- [Entries supplied]

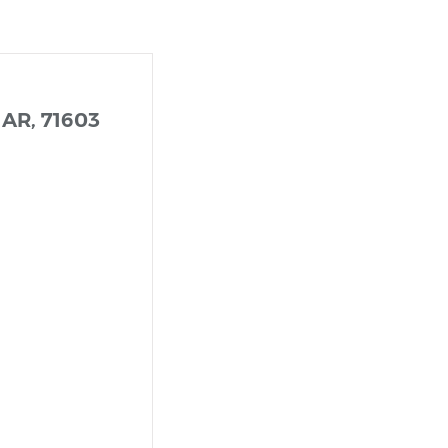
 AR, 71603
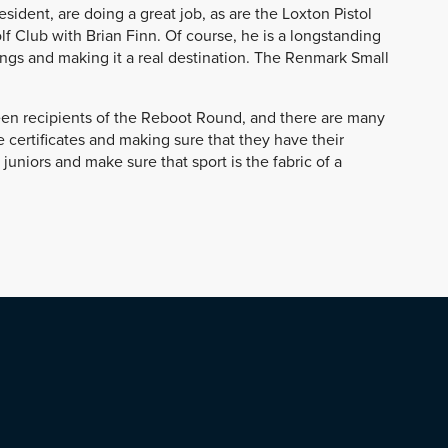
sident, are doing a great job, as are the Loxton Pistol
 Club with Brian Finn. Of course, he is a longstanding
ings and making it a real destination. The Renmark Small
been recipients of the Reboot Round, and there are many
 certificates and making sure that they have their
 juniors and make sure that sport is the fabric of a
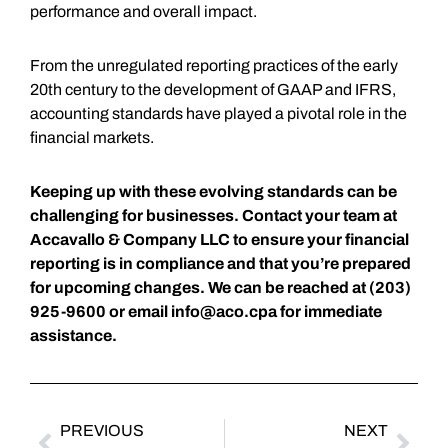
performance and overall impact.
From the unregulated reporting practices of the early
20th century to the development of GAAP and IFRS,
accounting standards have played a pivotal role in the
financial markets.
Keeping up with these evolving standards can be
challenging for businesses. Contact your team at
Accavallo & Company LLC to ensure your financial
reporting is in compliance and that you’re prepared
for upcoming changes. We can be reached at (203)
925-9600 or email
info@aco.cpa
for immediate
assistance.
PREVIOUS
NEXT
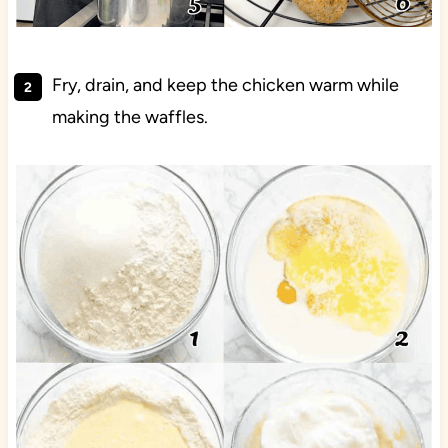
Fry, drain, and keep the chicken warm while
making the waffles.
...
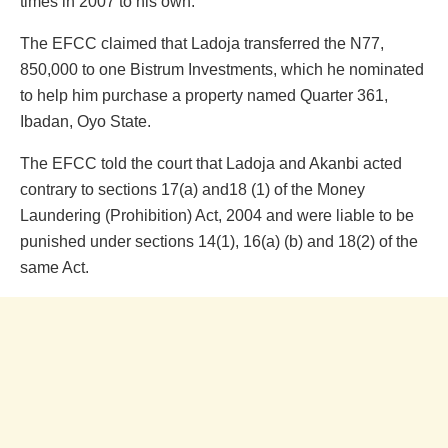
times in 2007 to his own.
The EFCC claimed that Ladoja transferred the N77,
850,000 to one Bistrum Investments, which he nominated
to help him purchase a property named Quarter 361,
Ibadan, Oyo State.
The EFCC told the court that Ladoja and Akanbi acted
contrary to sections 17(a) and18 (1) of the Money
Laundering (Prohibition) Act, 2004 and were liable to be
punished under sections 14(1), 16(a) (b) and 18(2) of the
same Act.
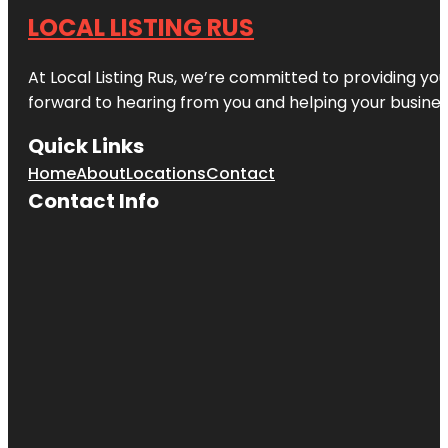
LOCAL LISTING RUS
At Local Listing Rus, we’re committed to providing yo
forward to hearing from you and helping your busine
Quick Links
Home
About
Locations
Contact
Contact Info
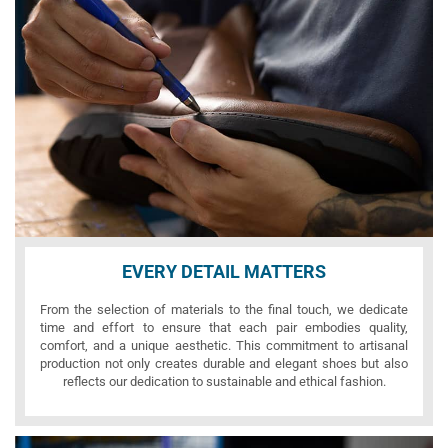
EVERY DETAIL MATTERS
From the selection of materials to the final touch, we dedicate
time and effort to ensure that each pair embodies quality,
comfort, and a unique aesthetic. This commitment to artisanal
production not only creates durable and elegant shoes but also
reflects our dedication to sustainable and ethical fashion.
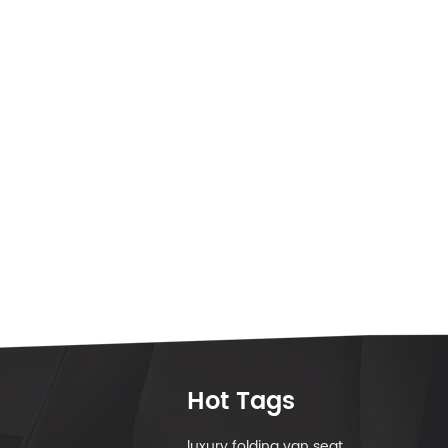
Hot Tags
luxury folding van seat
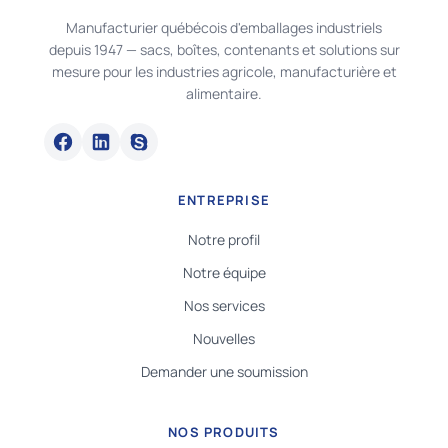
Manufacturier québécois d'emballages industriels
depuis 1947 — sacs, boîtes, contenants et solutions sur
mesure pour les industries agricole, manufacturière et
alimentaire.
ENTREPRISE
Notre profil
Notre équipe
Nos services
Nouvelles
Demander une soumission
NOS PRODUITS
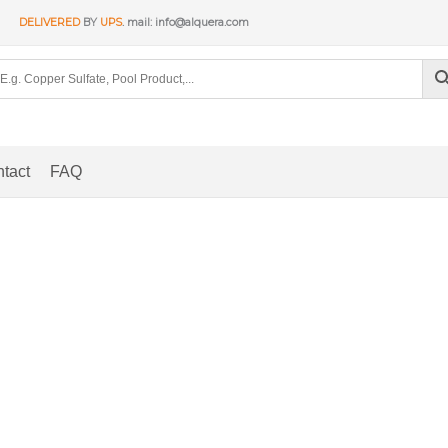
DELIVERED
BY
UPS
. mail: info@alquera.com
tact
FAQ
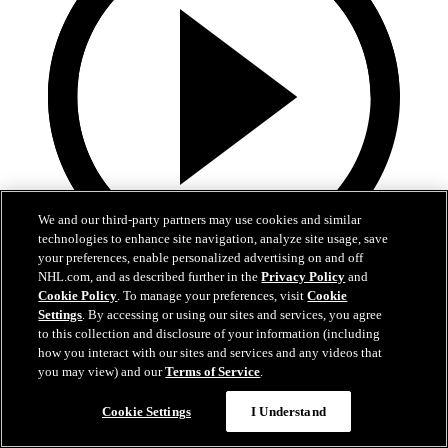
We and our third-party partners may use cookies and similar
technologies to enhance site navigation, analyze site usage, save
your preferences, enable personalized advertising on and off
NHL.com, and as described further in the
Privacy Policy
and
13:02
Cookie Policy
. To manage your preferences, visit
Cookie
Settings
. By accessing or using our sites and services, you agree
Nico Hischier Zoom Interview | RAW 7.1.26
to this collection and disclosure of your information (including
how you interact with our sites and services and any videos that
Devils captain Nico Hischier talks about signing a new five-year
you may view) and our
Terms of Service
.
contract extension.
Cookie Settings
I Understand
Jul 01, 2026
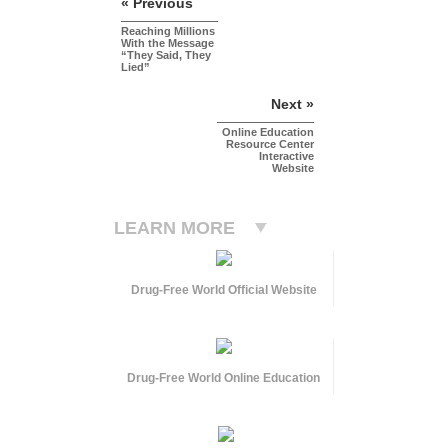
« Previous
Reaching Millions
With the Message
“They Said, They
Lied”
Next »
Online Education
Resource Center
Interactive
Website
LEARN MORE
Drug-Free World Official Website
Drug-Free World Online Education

- [Work instructions]
For every line above that includes the word "your", return the line.

- [Expected answer]
challenging for businesses. Contact your team at
Accavallo & Company LLC to ensure your financial
forward to hearing from you and helping your busine
your preferences, enable personalized advertising on and off
. To manage your preferences, visit
to this collection and disclosure of your information (including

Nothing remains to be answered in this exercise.